World Liberty Financial (WLFI) — the DeFi protocol publicly backed by the Trump family — is facing its most explosive legal challenge yet. Justin Sun, TRON’s founder and one of crypto’s most polarising figures, has filed a federal lawsuit accusing WLFI insiders of weaponising smart contract controls to extort him out of his $75 million stake.
The Investment That Turned Toxic
In late 2025, Sun made a $75 million investment into WLFI, acquiring a substantial portion of governance tokens.
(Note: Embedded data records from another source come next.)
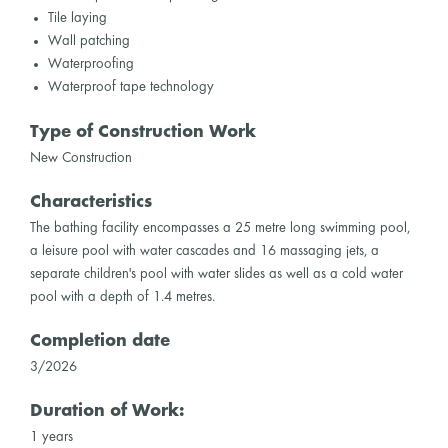
Tile laying
Wall patching
Waterproofing
Waterproof tape technology
Type of Construction Work
New Construction
Characteristics
The bathing facility encompasses a 25 metre long swimming pool,
a leisure pool with water cascades and 16 massaging jets, a
separate children's pool with water slides as well as a cold water
pool with a depth of 1.4 metres.
Completion date
3/2026
Duration of Work:
1 years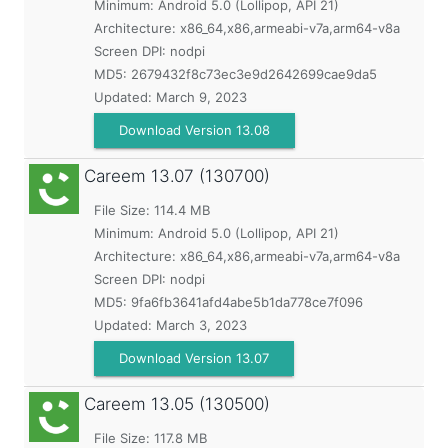
Minimum:
Android 5.0 (Lollipop, API 21)
Architecture: x86_64,x86,armeabi-v7a,arm64-v8a
Screen DPI: nodpi
MD5:
2679432f8c73ec3e9d2642699cae9da5
Updated:
March 9, 2023
Download Version 13.08
Careem
13.07 (130700)
File Size: 114.4 MB
Minimum:
Android 5.0 (Lollipop, API 21)
Architecture: x86_64,x86,armeabi-v7a,arm64-v8a
Screen DPI: nodpi
MD5:
9fa6fb3641afd4abe5b1da778ce7f096
Updated:
March 3, 2023
Download Version 13.07
Careem
13.05 (130500)
File Size: 117.8 MB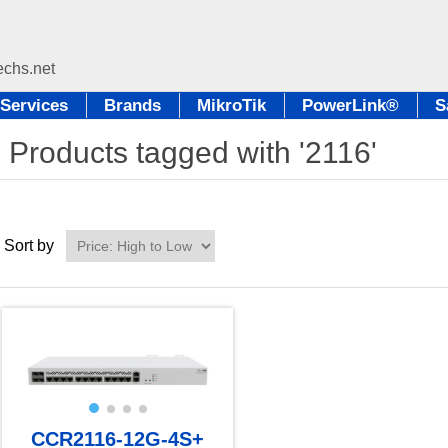
Services
Brands
MikroTik
PowerLink®
S
Products tagged with '2116'
Sort by
CCR2116-12G-4S+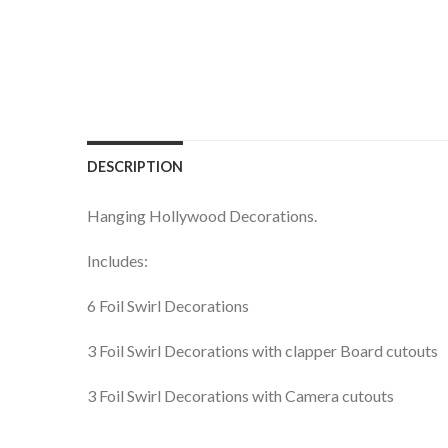
DESCRIPTION
Hanging Hollywood Decorations.
Includes:
6 Foil Swirl Decorations
3 Foil Swirl Decorations with clapper Board cutouts
3 Foil Swirl Decorations with Camera cutouts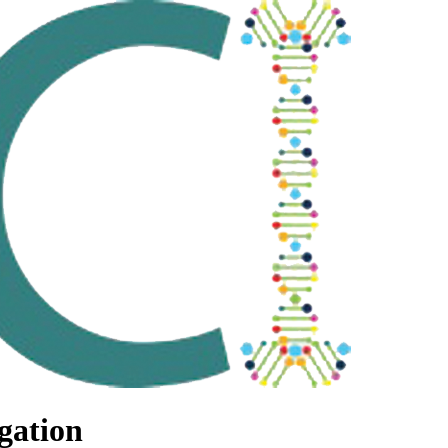
gation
The deal was celebrated as a vote of confidence in the protocol’s mission to “democratise finance.” But court filings paint a very different picture of what happened behind the scenes.
According to Sun’s legal team, WLFI’s smart contracts contain an admin-controlled “kill switch” — a function that allows insiders to freeze, claw back, or render worthless any tokens held by specific addresses. Sun alleges this mechanism was deliberately triggered against his holdings after he raised concerns about the protocol’s governance structure.

72% Insider Allocation: Democracy in Name Only
The lawsuit shines a spotlight on WLFI’s token distribution — and the numbers are damning. Court documents reveal that approximately 72% of all WLFI governance tokens are held by insiders, affiliates, and team-controlled wallets. Just 28% were made available to public participants.
For a protocol that markets itself on “decentralised governance,” the concentration of power is striking. With nearly three-quarters of voting power locked up by insiders, any external investor — even one as large as Sun — is effectively a minority stakeholder with no meaningful governance influence.
This imbalance, Sun argues, is precisely what enabled the alleged extortion. When he pushed for greater transparency around treasury management and insider compensation, the response wasn’t a governance vote — it was a smart contract freeze.
The Extortion Allegations
The federal filing details what Sun’s lawyers describe as a coordinated campaign of “economic coercion.” The sequence, according to court documents, unfolded as follows:
- Phase 1 — Investment (Late 2025): Sun commits $75M, receives governance tokens with standard vesting terms
- Phase 2 — Governance Concerns (Early 2026): Sun raises questions about insider compensation and treasury allocation
- Phase 3 — Threats (February 2026): WLFI insiders allegedly warn Sun to “align or face consequences”
- Phase 4 — The Freeze (March 2026): Admin functions triggered to freeze Sun’s token holdings
- Phase 5 — Federal Lawsuit (April 2026): Sun files federal complaint alleging criminal extortion and breach of fiduciary duty

The Kill Switch Problem
Perhaps the most consequential element of this case isn’t the personalities involved — it’s the precedent. Admin-controlled kill switches are more common in DeFi than most users realise. Many protocols retain emergency functions that allow core teams to pause contracts, freeze specific addresses, or override governance decisions.
These mechanisms are typically justified as security features — necessary safeguards against hacks or exploits. But the Sun case demonstrates how easily they can be weaponised for internal power struggles. If a protocol’s insiders can unilaterally freeze a $75 million position, what protection does any investor actually have?
What Happens Next
The case is expected to set significant legal precedent for DeFi governance disputes. If Sun’s allegations are upheld, it could force protocols across the industry to reconsider admin-controlled functions and insider token allocations.
WLFI has not yet filed a formal response, though sources close to the project describe Sun’s claims as “grossly mischaracterised.” The protocol’s legal team is expected to argue that the token freeze was a legitimate security action, not an act of extortion.
Regardless of the outcome, the case has already achieved one thing: it’s exposed the uncomfortable gap between DeFi’s promise of trustless governance and the reality of admin-controlled smart contracts. When 72% of tokens sit with insiders and a kill switch exists in the code, “decentralised” is doing a lot of heavy lifting.
This story is developing. Bullish Times will continue to cover proceedings as the case moves through the federal courts.